Top of Entries supplied

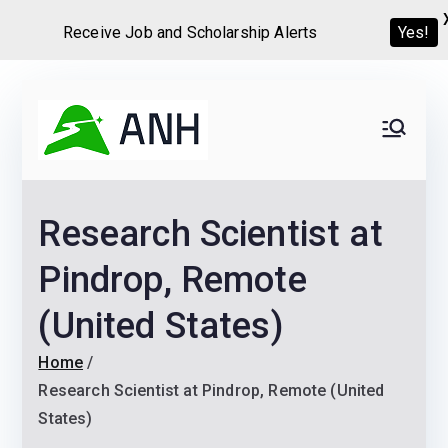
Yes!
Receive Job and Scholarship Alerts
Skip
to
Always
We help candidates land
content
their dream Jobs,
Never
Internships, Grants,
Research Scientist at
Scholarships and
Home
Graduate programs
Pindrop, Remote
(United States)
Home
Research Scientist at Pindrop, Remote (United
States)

Bottom of Entries supplied
Top of Entries supplied

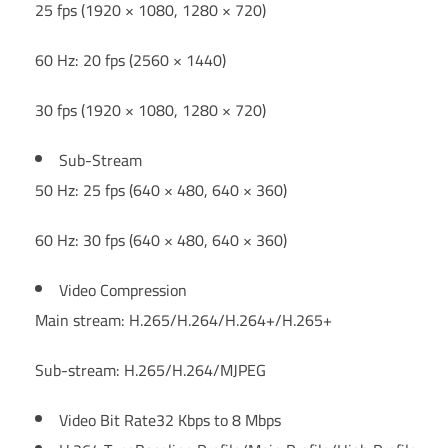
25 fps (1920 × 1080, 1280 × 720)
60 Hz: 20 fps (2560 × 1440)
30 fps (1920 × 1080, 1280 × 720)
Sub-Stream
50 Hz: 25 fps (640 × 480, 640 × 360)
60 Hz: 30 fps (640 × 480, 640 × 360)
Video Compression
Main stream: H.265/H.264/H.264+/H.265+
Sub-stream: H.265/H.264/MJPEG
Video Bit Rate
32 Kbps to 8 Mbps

Bottom of Entries supplied

→ Work to be completed:
Copy, from the data above, every line where the word "Research" appears.

→ Your solution:
Research Scientist at
Research Scientist at Pindrop, Remote (United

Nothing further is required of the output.